Did John Hughes endorse date rape? The actress who rose to fame in the '80s takes another look at a problematic scene in the classic teen comedy.
Molly Ringwald's career was launched by iconic writer and director John Hughes, but that doesn't mean she doesn't have criticisms of his work.
The actress -- who took the lead in Hughes' films "The Breakfast Club," "Pretty in Pink" and "Sixteen Candles" -- analyzed Hughes' body of work in the context of the #MeToo movement in a new essay for The New Yorker. She shared a number of criticisms of his inappropriate sense of humor she read in his scripts or saw depicted in his movies, but one "Sixteen Candles" moment stood out.
Ringwald, who currently plays Archie's mom on The CW's "Riverdale," said she is no longer comfortable watching the scene in which dreamboat Jake (Michael Schoeffling) essentially trades his drunk girlfriend Caroline (Haviland Morris) to the Geek (Anthony Michael Hall) in exchange for underwear belonging to Samantha (Ringwald). The Geek is basically given the drunk girlfriend to satisfy his sexual urges. The Greek takes pictures with Caroline when she's intoxicated to have "proof of his conquest." When Caroline wakes up after her night with the Geek, he asks her if she enjoyed it.
"Caroline shakes her head in wonderment and says, 'You know, I have this weird feeling I did,'" Ringwald wrote about the scene. "She had to have a feeling about it, rather than a thought, because thoughts are things we have when we are conscious, and she wasn’t.'"
"If I sound overly critical, it’s only with hindsight," the actress continued in her essay. "Back then, I was only vaguely aware of how inappropriate much of John’s writing was, given my limited experience and what was considered normal at the time I was well into my thirties before I stopped considering verbally abusive men more interesting than the nice ones."
After thinking about the scene, Ringwald was curious to see what Haviland Morris, the actress that played Caroline, thought about the scene, so they met for coffee.
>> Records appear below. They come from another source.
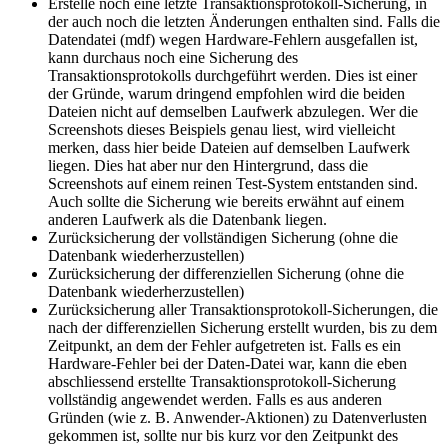
Erstelle noch eine letzte Transaktionsprotokoll-Sicherung, in
der auch noch die letzten Änderungen enthalten sind. Falls die
Datendatei (mdf) wegen Hardware-Fehlern ausgefallen ist,
kann durchaus noch eine Sicherung des
Transaktionsprotokolls durchgeführt werden. Dies ist einer
der Gründe, warum dringend empfohlen wird die beiden
Dateien nicht auf demselben Laufwerk abzulegen. Wer die
Screenshots dieses Beispiels genau liest, wird vielleicht
merken, dass hier beide Dateien auf demselben Laufwerk
liegen. Dies hat aber nur den Hintergrund, dass die
Screenshots auf einem reinen Test-System entstanden sind.
Auch sollte die Sicherung wie bereits erwähnt auf einem
anderen Laufwerk als die Datenbank liegen.
Zurücksicherung der vollständigen Sicherung (ohne die
Datenbank wiederherzustellen)
Zurücksicherung der differenziellen Sicherung (ohne die
Datenbank wiederherzustellen)
Zurücksicherung aller Transaktionsprotokoll-Sicherungen, die
nach der differenziellen Sicherung erstellt wurden, bis zu dem
Zeitpunkt, an dem der Fehler aufgetreten ist. Falls es ein
Hardware-Fehler bei der Daten-Datei war, kann die eben
abschliessend erstellte Transaktionsprotokoll-Sicherung
vollständig angewendet werden. Falls es aus anderen
Gründen (wie z. B. Anwender-Aktionen) zu Datenverlusten
gekommen ist, sollte nur bis kurz vor den Zeitpunkt des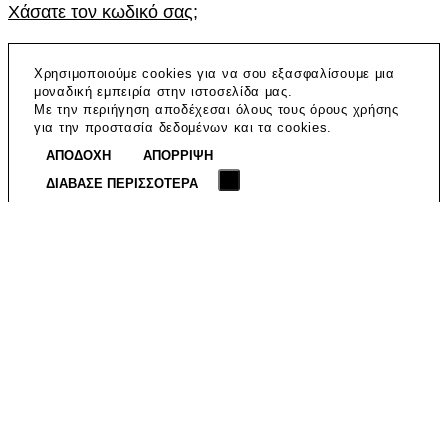
Χάσατε τον κωδικό σας;
Χρησιμοποιούμε cookies για να σου εξασφαλίσουμε μια
μοναδική εμπειρία στην ιστοσελίδα μας.
Με την περιήγηση αποδέχεσαι όλους τους όρους χρήσης
για την προστασία δεδομένων και τα cookies.
ΑΠΟΔΟΧΗ
ΑΠΟΡΡΙΨΗ
ΔΙΑΒΑΣΕ ΠΕΡΙΣΣΟΤΕΡΑ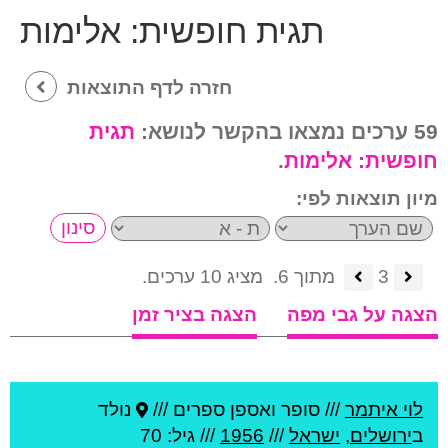
תגית חופשית:
אלימות
חזרה לדף התוצאות
59 ערכים נמצאו בהקשר לנושא:
תגית
חופשית:
אלימות
.
מיון תוצאות לפי:
3
מתוך 6.
מציג 10 ערכים.
הצגה על גבי מפה
הצגה בציר זמן
לוי איתמר
///
סופר ואספן ספרים ///
נולד
ב
ירושלים
,
ישראל
///
1956
/// גיל: 70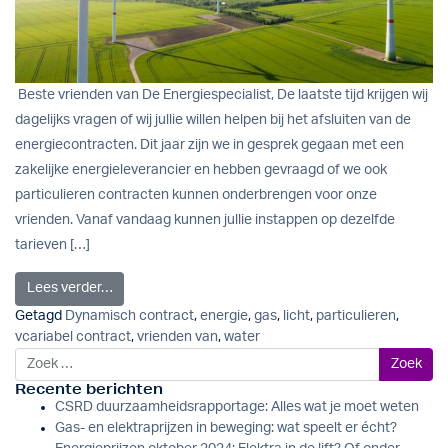
Beste vrienden van De Energiespecialist, De laatste tijd krijgen wij
dagelijks vragen of wij jullie willen helpen bij het afsluiten van de
energiecontracten. Dit jaar zijn we in gesprek gegaan met een
zakelijke energieleverancier en hebben gevraagd of we ook
particulieren contracten kunnen onderbrengen voor onze
vrienden. Vanaf vandaag kunnen jullie instappen op dezelfde
tarieven […]
from Collectief aanbod voor vrienden van De Energiesp
Lees verder…
Getagd
Dynamisch contract
,
energie
,
gas
,
licht
,
particulieren
,
vcariabel contract
,
vrienden van
,
water
Zoek naar:
Recente berichten
CSRD duurzaamheidsrapportage: Alles wat je moet weten
Gas- en elektraprijzen in beweging: wat speelt er écht?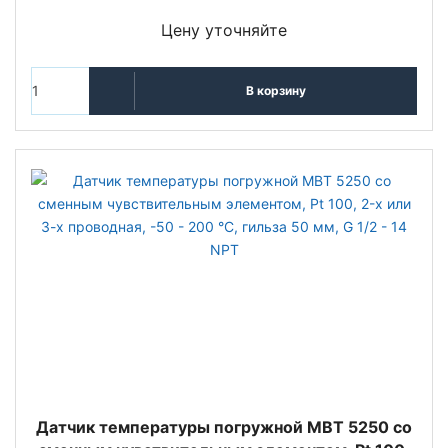
Цену уточняйте
В корзину
Датчик температуры погружной MBT 5250 со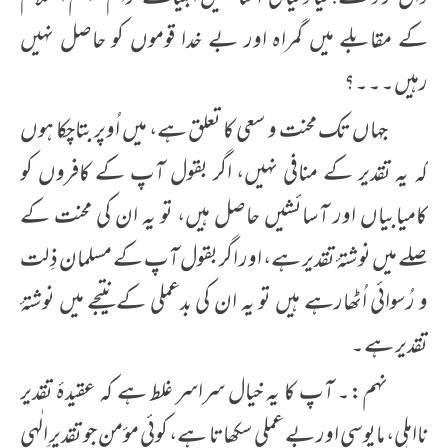
کے مقابلے میں گمراہ اور بے خدا قوموں کو حاصل نہیں
رہیں۔۔۔؟
جہاں تک محنت و سعی کا تعلق ہے، میں اُوپر بتاچکا ہوں
کہ یہ تقدیر کے منافی نہیں، اگر بقول آپ کے کافروں کو
کامیابیاں اور آسائشیں حاصل ہیں، تو یہ ان کی محنت کے
صلے میں نوشتۂ تقدیر ہے، اور اگر بقول آپ کے مسلمان ذِلت
و رُسوائی اُٹھارہے ہیں تو یہ ان کی بدعملی کے نتیجے میں نوشتۂ
تقدیر ہے۔
نہم:۔ آپ کا یہ خیال سراسر غلط ہے کہ عقیدۂ تقدیر
نااہلی، مایوسی اور بے عملی سکھاتا ہے، کوئی مؤمن جو تقدیرِ الٰہی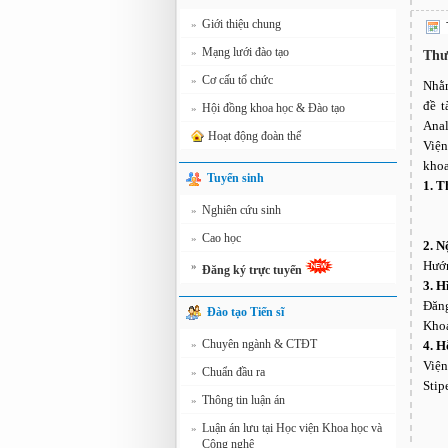
Giới thiệu chung
»
Mạng lưới đào tạo
»
Thư
Cơ cấu tổ chức
»
Nhằm
đề t
Hội đồng khoa học & Đào tạo
»
Anal
Hoạt động đoàn thể
Viện
khoa
Tuyển sinh
1. T
Nghiên cứu sinh
»
Cao học
»
2. N
Hướn
»
Đăng ký trực tuyến
3. H
Đăng
Đào tạo Tiến sĩ
Khoa
Chuyên ngành & CTĐT
»
4. H
Viện
Chuẩn đầu ra
»
Stip
Thông tin luận án
»
Luận án lưu tại Học viện Khoa học và
»
Công nghệ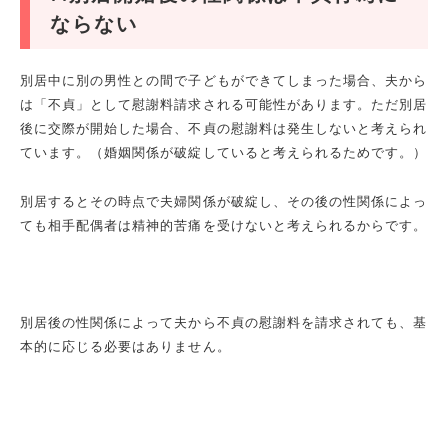
ならない
別居中に別の男性との間で子どもができてしまった場合、夫から
は「不貞」として慰謝料請求される可能性があります。ただ別居
後に交際が開始した場合、不貞の慰謝料は発生しないと考えられ
ています。（婚姻関係が破綻していると考えられるためです。）
別居するとその時点で夫婦関係が破綻し、その後の性関係によっ
ても相手配偶者は精神的苦痛を受けないと考えられるからです。
別居後の性関係によって夫から不貞の慰謝料を請求されても、基
本的に応じる必要はありません。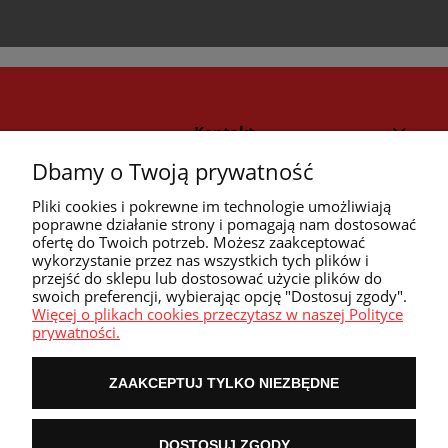
Kontakt
Dbamy o Twoją prywatność
Strefa klienta
Pliki cookies i pokrewne im technologie umożliwiają
poprawne działanie strony i pomagają nam dostosować
ofertę do Twoich potrzeb. Możesz zaakceptować
Przyczółek
wykorzystanie przez nas wszystkich tych plików i
przejść do sklepu lub dostosować użycie plików do
swoich preferencji, wybierając opcję "Dostosuj zgody".
Przydatne linki
Więcej o plikach cookies przeczytasz w naszej Polityce
prywatności.
ZAAKCEPTUJ TYLKO NIEZBĘDNE
POKAŻ PEŁNĄ WERSJĘ STRONY
DOSTOSUJ ZGODY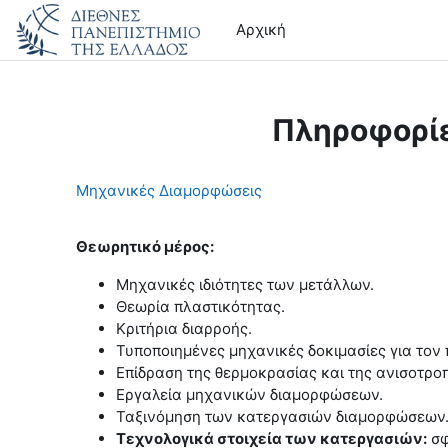
Μετάβαση στο κεντρικό περιεχόμενο
Αρχική
Πληροφορί
Μηχανικές Διαμορφώσεις
Θεωρητικό μέρος:
Μηχανικές ιδιότητες των μετάλλων.
Θεωρία πλαστικότητας.
Κριτήρια διαρροής.
Τυποποιημένες μηχανικές δοκιμασίες για τον
Επίδραση της θερμοκρασίας και της ανισοτρ
Εργαλεία μηχανικών διαμορφώσεων.
Ταξινόμηση των κατεργασιών διαμορφώσεων
Τεχνολογικά στοιχεία των κατεργασιών:
σφ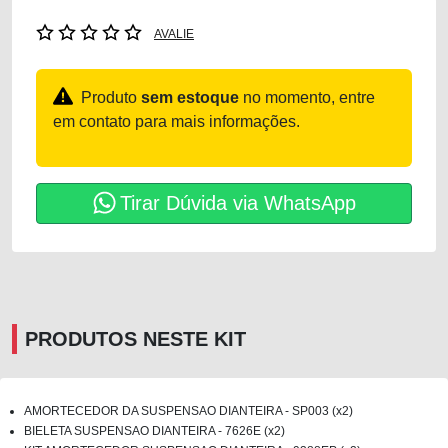
AVALIE
Produto
sem estoque
no momento, entre
em contato para mais informações.
Tirar Dúvida via WhatsApp
PRODUTOS NESTE KIT
AMORTECEDOR DA SUSPENSAO DIANTEIRA - SP003 (x2)
BIELETA SUSPENSAO DIANTEIRA - 7626E (x2)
Ringwald explained how Morris said always thought, "Caroline bears some responsibility for what happens, because of how drunk she gets at the party." However, later in an email, Morris changed her mind.
"You know," she wrote, "the more I think of it this evening, oddly, the less uncomfortable I am with Caroline. Jake was disgusted with her and said he could violate her 17 ways if he wanted to because she was so trashed, but he didn’t. And then, Ted was the one who had to ask if they had had sex, which certainly doesn’t demonstrate responsible behavior from either party, but also doesn’t really spell date rape. On the other hand, she was basically traded for a pair of underwear . . . Ah, John Hughes."
"It’s hard for me to understand how John was able to write with so much sensitivity, and also have such a glaring blind spot," Ringwald concluded.
Throughout the essay, actress talked about revisiting scenes in her other two Hughes' films, showing her past movies to her daughter, and reading Hughes' more vulgar National Lampoon work before he broke into Hollywood.